This study is currently recruiting patients.
Verified by ZARS, Inc. July 2005

Sponsored by: ZARS, Inc.
Information provided by: ZARS, Inc.
ClinicalTrials.gov Identifier: NCT00125255

Purpose

The pain associated with medical procedures is often under-treated in children. Children often undergo painful procedures with little or no anesthetic, even when effective therapy is available. Reasons for not providing available therapy in children include concerns over adverse side effects as well as the length of time necessary to provide adequate anesthesia. Recent guidelines strongly advocate for the proactive treatment of pain in children, including the pain associated with medical procedures.

S-Caine™ Peel (lidocaine 7% and tetracaine 7% cream) is a eutectic formulation of lidocaine and tetracaine. The purpose of this study is to evaluate whether S-Caine Peel is effective in providing topical local dermal anesthesia prior to a vascular access procedure in children 5 through 17 years of age.

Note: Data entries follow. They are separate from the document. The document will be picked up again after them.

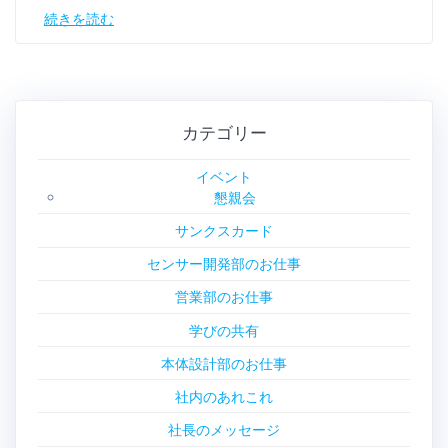
続きを読む
カテゴリー
イベント
懇親会
サンクスカード
センサー開発部のお仕事
営業部のお仕事
学びの共有
本体設計部のお仕事
社内のあれこれ
社長のメッセージ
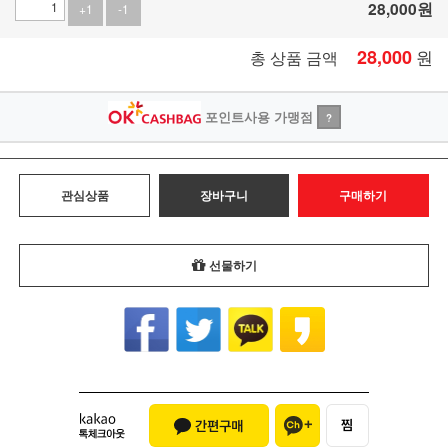
28,000
원
+1
-1
28,000
원
총 상품 금액
포인트사용 가맹점
?
관심상품
장바구니
구매하기
선물하기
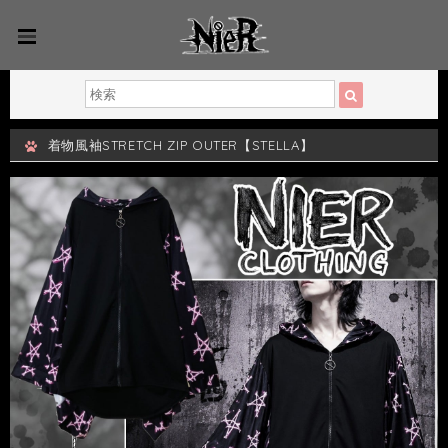
着物風袖STRETCH ZIP OUTER【STELLA】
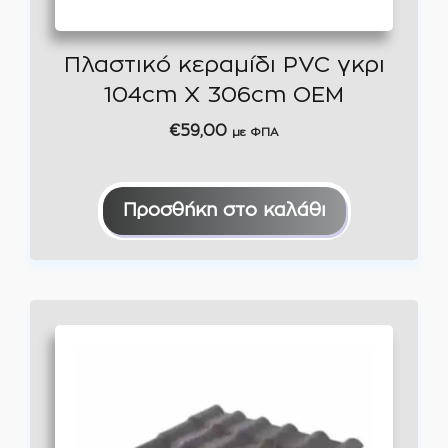
Πλαστικό κεραμίδι PVC γκρι
104cm Χ 306cm ΟΕΜ
€
59,00
με ΦΠΑ
Προσθήκη στο καλάθι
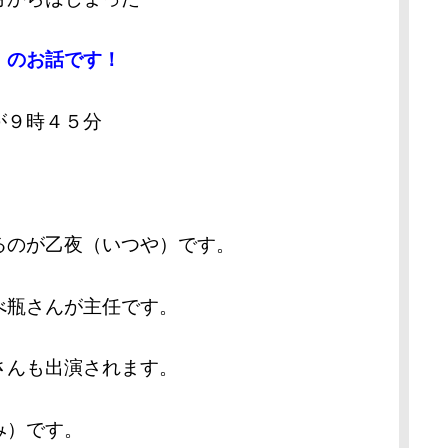
）のお話です！
が９時４５分
、
るのが
乙夜（いつや）です。
べ瓶さんが主任です。
さんも出演されます。
み）です。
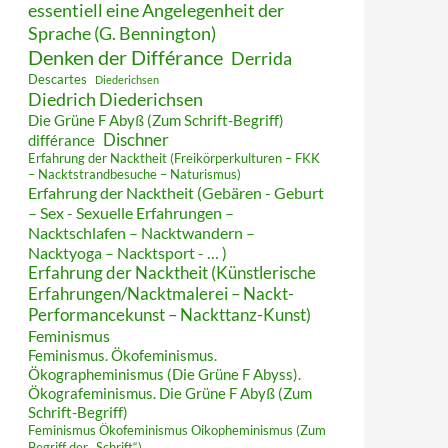
essentiell eine Angelegenheit der
Sprache (G. Bennington)
Denken der Différance
Derrida
Descartes
Diederichsen
Diedrich Diederichsen
Die Grüne F Abyß (Zum Schrift-Begriff)
Dischner
différance
Erfahrung der Nacktheit (Freikörperkulturen – FKK
– Nacktstrandbesuche – Naturismus)
Erfahrung der Nacktheit (Gebären - Geburt
– Sex - Sexuelle Erfahrungen –
Nacktschlafen – Nacktwandern –
Nacktyoga – Nacktsport - … )
Erfahrung der Nacktheit (Künstlerische
Erfahrungen/Nacktmalerei – Nackt-
Performancekunst – Nackttanz-Kunst)
Feminismus
Feminismus. Ökofeminismus.
Ökographeminismus (Die Grüne F Abyss).
Ökografeminismus. Die Grüne F Abyß (Zum
Schrift-Begriff)
Feminismus Ökofeminismus Oikopheminismus (Zum
Begriff der „Schrift“)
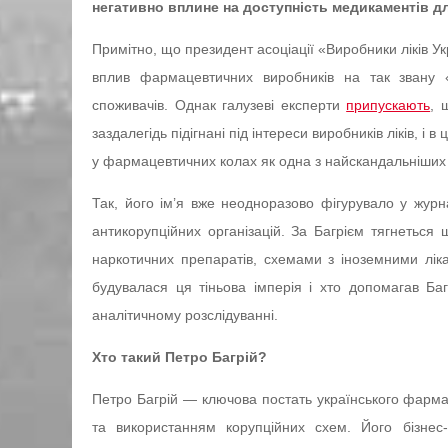
негативно вплине на доступність медикаментів дл
Примітно, що президент асоціації «Виробники ліків У
вплив фармацевтичних виробників на так звану 
споживачів. Однак галузеві експерти
припускають
, 
заздалегідь підігнані під інтереси виробників ліків, і 
у фармацевтичних колах як одна з найскандальніших 
Так, його ім’я вже неодноразово фігурувало у журна
антикорупційних організацій. За Багрієм тягнетьс
наркотичних препаратів, схемами з іноземними лік
будувалася ця тіньова імперія і хто допомагав 
аналітичному розслідуванні.
Хто такий Петро Багрій?
Петро Багрій — ключова постать українського фарма
та використанням корупційних схем. Його бізнес-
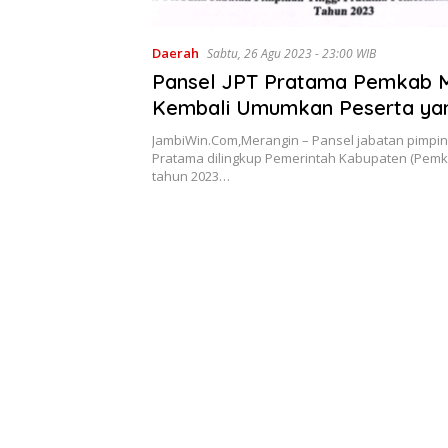
Daerah
Sabtu, 26 Agu 2023 - 23:00 WIB
Pansel JPT Pratama Pemkab 
Kembali Umumkan Peserta ya
Memenuhi Persyaratan Kualifik
JambiWin.Com,Merangin – Pansel jabatan pimpinan
Pratama dilingkup Pemerintah Kabupaten (Pemk
tahun 2023…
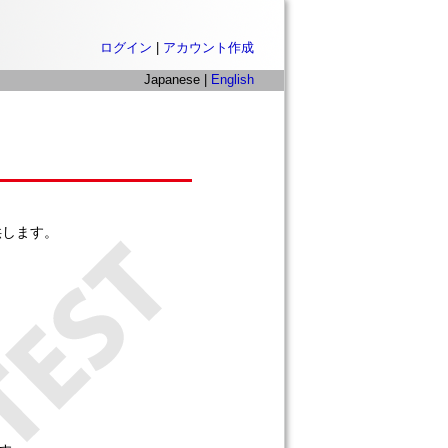
ログイン
|
アカウント作成
Japanese |
English
供します。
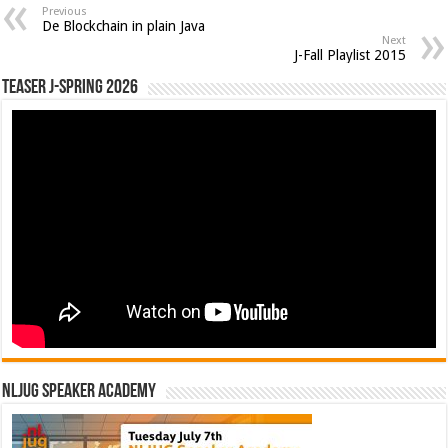
Previous
De Blockchain in plain Java
Next
J-Fall Playlist 2015
Teaser J-Spring 2026
NLJUG Speaker Academy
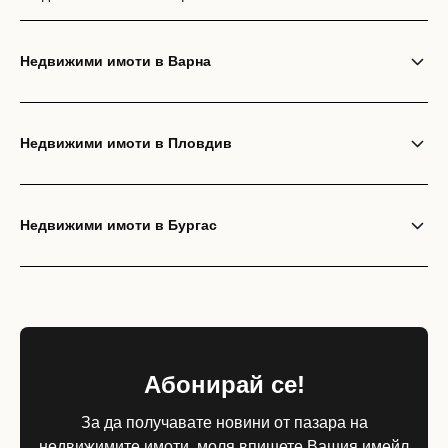
Недвижими имоти в Варна
Недвижими имоти в Пловдив
Недвижими имоти в Бургас
Абонирай се!
За да получавате новини от пазара на
недвижимите имоти, моля впишете Вашия имейл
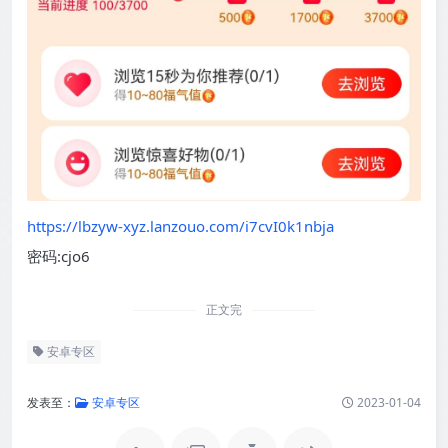
https://lbzyw-xyz.lanzouo.com/i7cvI0k1nbja
密码:cjo6
正文完
安卓专区
发表至：
安卓专区
2023-01-04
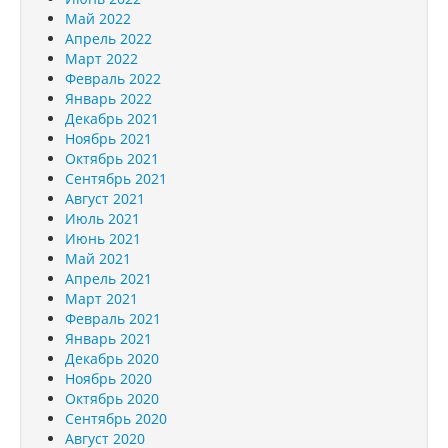
Май 2022
Апрель 2022
Март 2022
Февраль 2022
Январь 2022
Декабрь 2021
Ноябрь 2021
Октябрь 2021
Сентябрь 2021
Август 2021
Июль 2021
Июнь 2021
Май 2021
Апрель 2021
Март 2021
Февраль 2021
Январь 2021
Декабрь 2020
Ноябрь 2020
Октябрь 2020
Сентябрь 2020
Август 2020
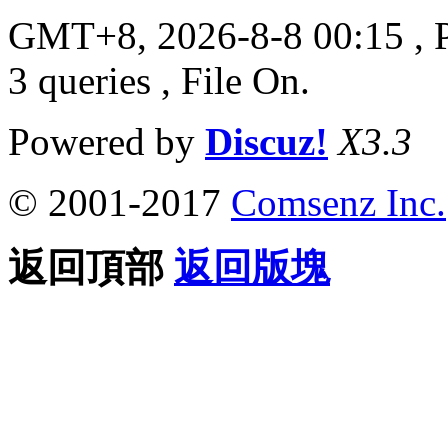
GMT+8, 2026-8-8 00:15
, 
3 queries , File On.
Powered by
Discuz!
X3.3
© 2001-2017
Comsenz Inc.
返回頂部
返回版塊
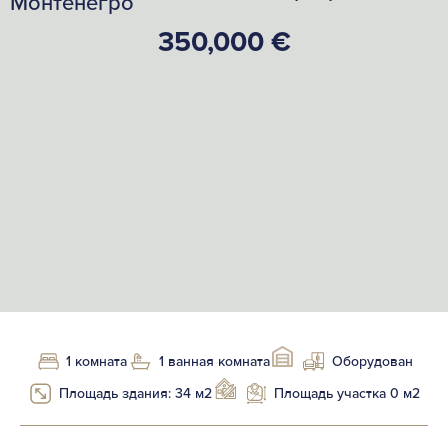
Монтенегро
350,000 €
1 комната
1 ванная комната
Оборудован
Площадь здания: 34 м2
Площадь участка 0 м2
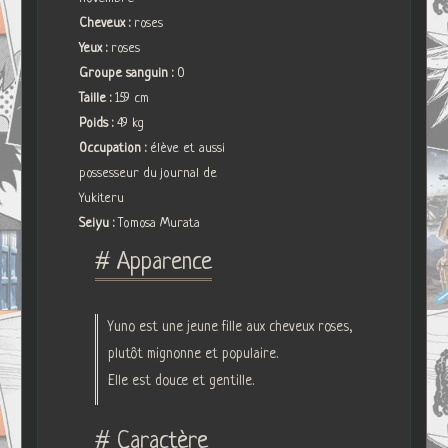
Cheveux :
roses
Yeux :
roses
Groupe sanguin :
O
Taille :
159 cm
Poids :
49 kg
Occupation :
élève et aussi
possesseur du journal de
Yukiteru
Seiyu :
Tomosa Murata
# Apparence
Yuno est une jeune fille aux cheveux roses,
plutôt mignonne et populaire.
Elle est douce et gentille.
# Caractère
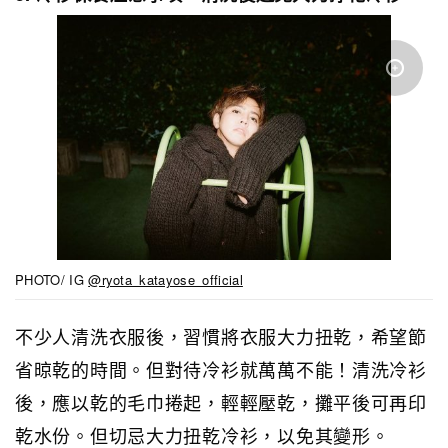
PHOTO/ IG
@ryota_katayose_official
不少人清洗衣服後，習慣將衣服大力扭乾，希望節
省晾乾的時間。但對待冷衫就萬萬不能！清洗冷衫
後，應以乾的毛巾捲起，輕輕壓乾，攤平後可再印
乾水份。但切忌大力扭乾冷衫，以免其變形。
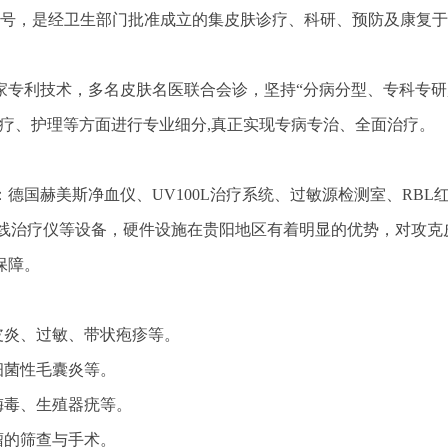
5号，是经卫生部门批准成立的集皮肤诊疗、科研、预防及康复
家专利技术，多名皮肤名医联合会诊，坚持“分病分型、专科专研
疗、护理等方面进行专业细分,真正实现专病专治、全面
治疗。
德国赫美斯净血仪、UV100L
治疗系统、过敏源检测室、RBL
线
治疗仪等设备，硬件设施在贵阳地区有着明显的优势，对攻克
保障。
皮炎、过敏、带状疱疹等。
细菌
性毛囊炎等。
梅毒、生殖器疣等。
瘤的筛查与手术。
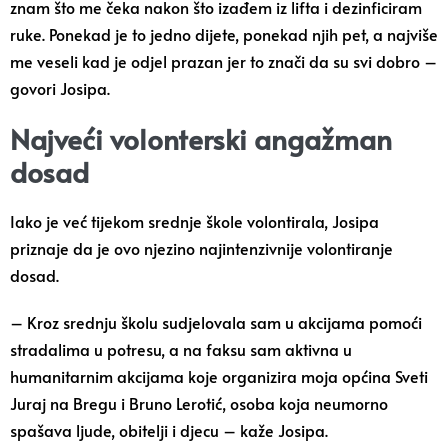
znam što me čeka nakon što izađem iz lifta i dezinficiram
ruke. Ponekad je to jedno dijete, ponekad njih pet, a najviše
me veseli kad je odjel prazan jer to znači da su svi dobro –
govori Josipa.
Najveći volonterski angažman
dosad
Iako je već tijekom srednje škole volontirala, Josipa
priznaje da je ovo njezino najintenzivnije volontiranje
dosad.
– Kroz srednju školu sudjelovala sam u akcijama pomoći
stradalima u potresu, a na faksu sam aktivna u
humanitarnim akcijama koje organizira moja općina Sveti
Juraj na Bregu i Bruno Lerotić, osoba koja neumorno
spašava ljude, obitelji i djecu – kaže Josipa.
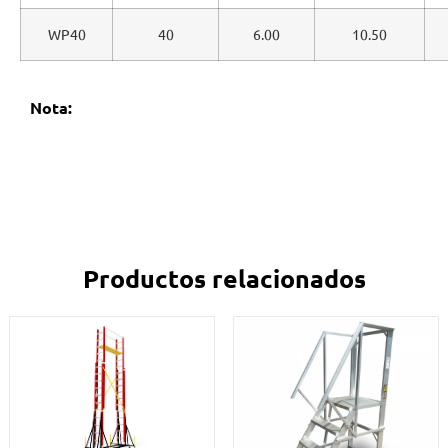
WP40
40
6.00
10.50
Nota:
Productos relacionados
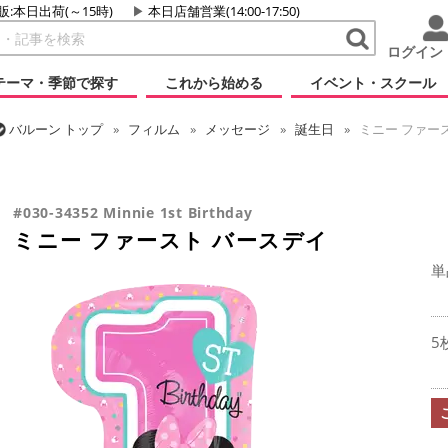
販:本日出荷(～15時)
本日店舗営業(14:00-17:50)
ログイン
テーマ・季節で探す
これから始める
イベント・スクール
バルーン
トップ
フィルム
メッセージ
誕生日
ミニー ファー
バルーン
トップ
フィルム
テーマ
ベイビー
ミニー ファース
バルーン
トップ
フィルム
キャラクター
ディズニー
ミニー 
#030-34352 Minnie 1st Birthday
ミニー ファースト バースデイ
単
5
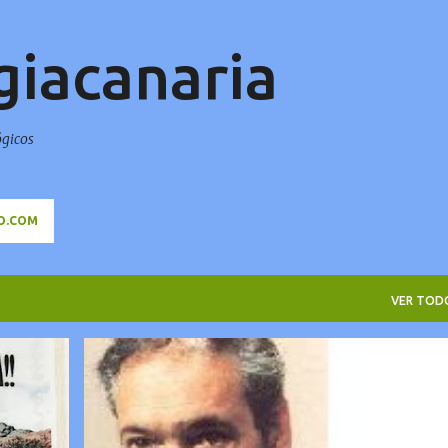
Ir al contenido principal
giacanaria
ógicos
O.COM
VER TOD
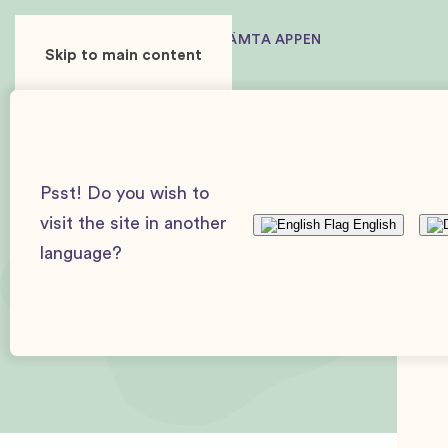
ANVÄNDARE
ANNONSÖR
HÄMTA APPEN
Skip to main content
Baby Journey
Artiklar och guider
Artiklar
Gravidi
Psst! Do you wish to
visit the site in another
English
language?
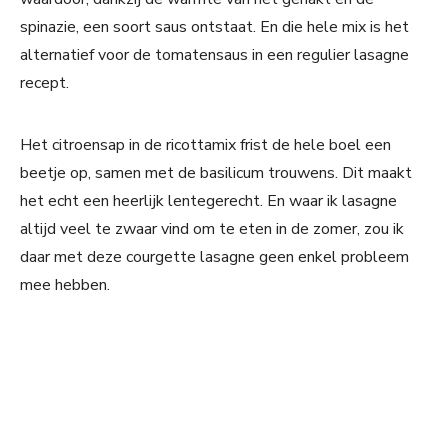
spinazie, een soort saus ontstaat. En die hele mix is het
alternatief voor de tomatensaus in een regulier lasagne
recept.
Het citroensap in de ricottamix frist de hele boel een
beetje op, samen met de basilicum trouwens. Dit maakt
het echt een heerlijk lentegerecht. En waar ik lasagne
altijd veel te zwaar vind om te eten in de zomer, zou ik
daar met deze courgette lasagne geen enkel probleem
mee hebben.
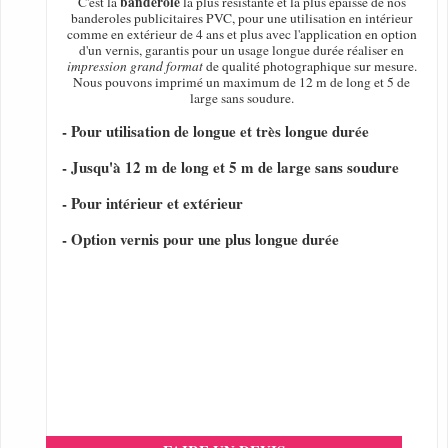
banderole
C'est la
la plus résistante et la plus épaisse de nos
banderoles publicitaires PVC, pour une utilisation en intérieur
comme en extérieur de 4 ans et plus avec l'application en option
d'un vernis, garantis pour un usage longue durée réaliser en
impression grand format
de qualité photographique sur mesure.
Nous pouvons imprimé un maximum de 12 m de long et 5 de
large sans soudure.
- Pour utilisation de longue et très longue durée
- Jusqu'à 12 m de long et 5 m de large sans soudure
- Pour intérieur et extérieur
- Option vernis pour une plus longue durée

Condition Intervention Phase
Pain
 Drug: S-Caine™ Peel (lidocaine and tetracaine cream 7%/7%)
Phase III

MedlinePlus related topics:  Pain

Study Type: Interventional
Study Design: Treatment, Randomized, Double-Blind, Placebo Control, Single Group Assignment, Safety/Efficacy Study

Official Title: A Randomized, Double-Blind, Placebo Controlled, Parallel Study Evaluating the Efficacy of S-Caine™ Peel (Lidocaine 7% and Tetracaine 7% Cream) for Induction of Local Dermal Anesthesia Before Vascular Access Procedures in Children

Further Study Details: 
Primary Outcomes: To evaluate the efficacy of S-Caine Peel in providing local dermal anesthesia before a venous vascular access procedure in children 5 through 17 years of age.
Secondary Outcomes: To monitor the nature and frequency of adverse events (AEs) associated with the application of S-Caine Peel.
Expected Total Enrollment:  80

Study start: June 2005

Eligibility

Ages Eligible for Study:  5 Years   -   17 Years,  Genders Eligible for Study:  Both
Criteria

Inclusion Criteria:

  • Patient is 5 through 17 years of age.
  • Patient has a medical indication to undergo a venous vascular access procedure (excluding PICC lines) on the antecubital surface.

Exclusion Criteria:

  • Patient is pregnant or breastfeeding.
  • Patient has participated in a clinical trial of an unapproved drug within the previous 30 days.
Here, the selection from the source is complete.